There’s a fresh start coming next year. No longer can Isi Sofele be run smack into the middle at the goal line against defenders twice his weight, because he’s gone. No longer can Zach Maynard be forced into 5-step pocket dropbacks with no rolling out, because he’s gone. In the wings are the speed of Bigelow, Treggs and Harper at tailback and the two wideout spots, and the promise of redshirt QB Zack Kline. The cupboard is not bare for the next fellow, and for that Cal fans can and should be grateful.

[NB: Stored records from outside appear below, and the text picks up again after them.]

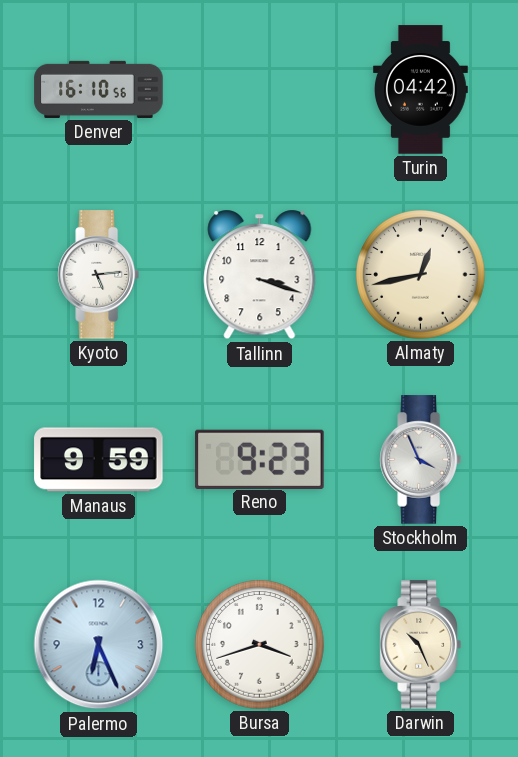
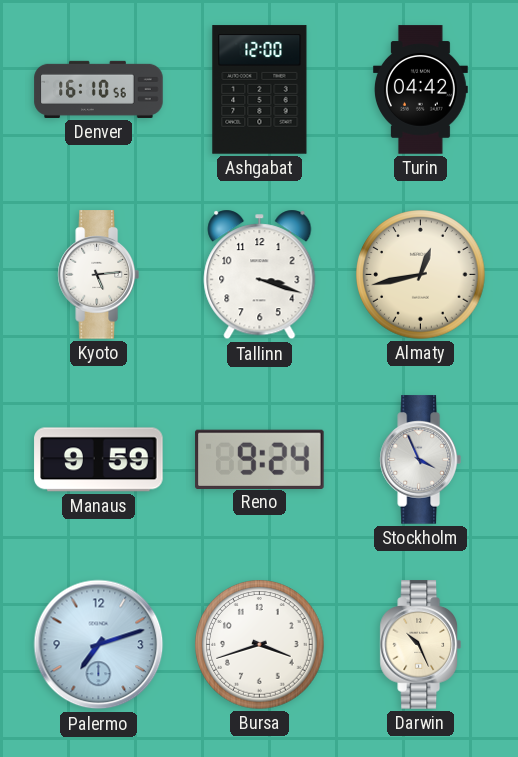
Ashgabat: none -> 12:00
Reno: 9:23 -> 9:24
Palermo: 6:26 -> 7:12
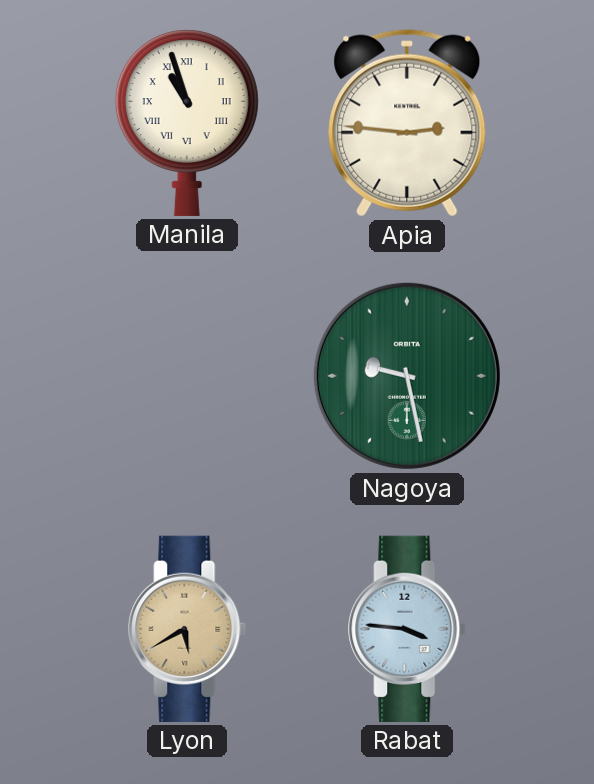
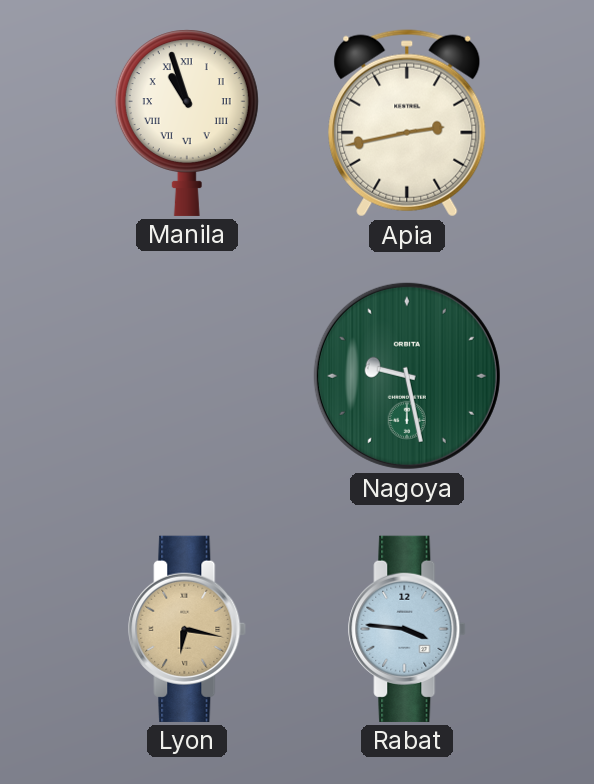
Apia: 2:46 -> 2:43
Lyon: 5:40 -> 6:17
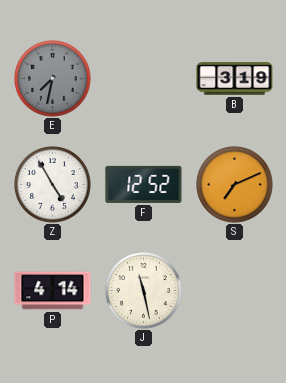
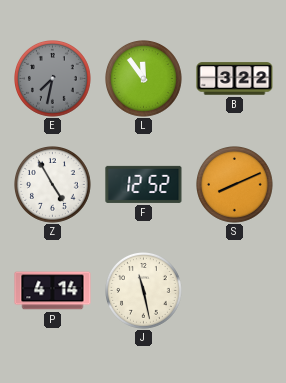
L: none -> 11:54
B: 3:19 -> 3:22
S: 7:11 -> 8:11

Now…who? This is a major-conference opening in a non-basket-case program (Kentucky football is an afterthought and Tennessee is a dumpster fire) and by opening the spot immediately with Cal’s season over early, maybe Sandy Barbour can bring in somebody she might not otherwise get. The popular name of the moment is Greg Roman, the offensive coordinator at the 49ers – and ironically an accomplice of Jim Harbaugh in the turnaround of Stanford football. Then again, Harbaugh took over a program in shambles and was in back-to-back BCS bowls within four years. That’s the kind of turnaround Cal needs now – and ironically once got from Jeff Tedford.
Everything ends badly. Otherwise it wouldn’t end.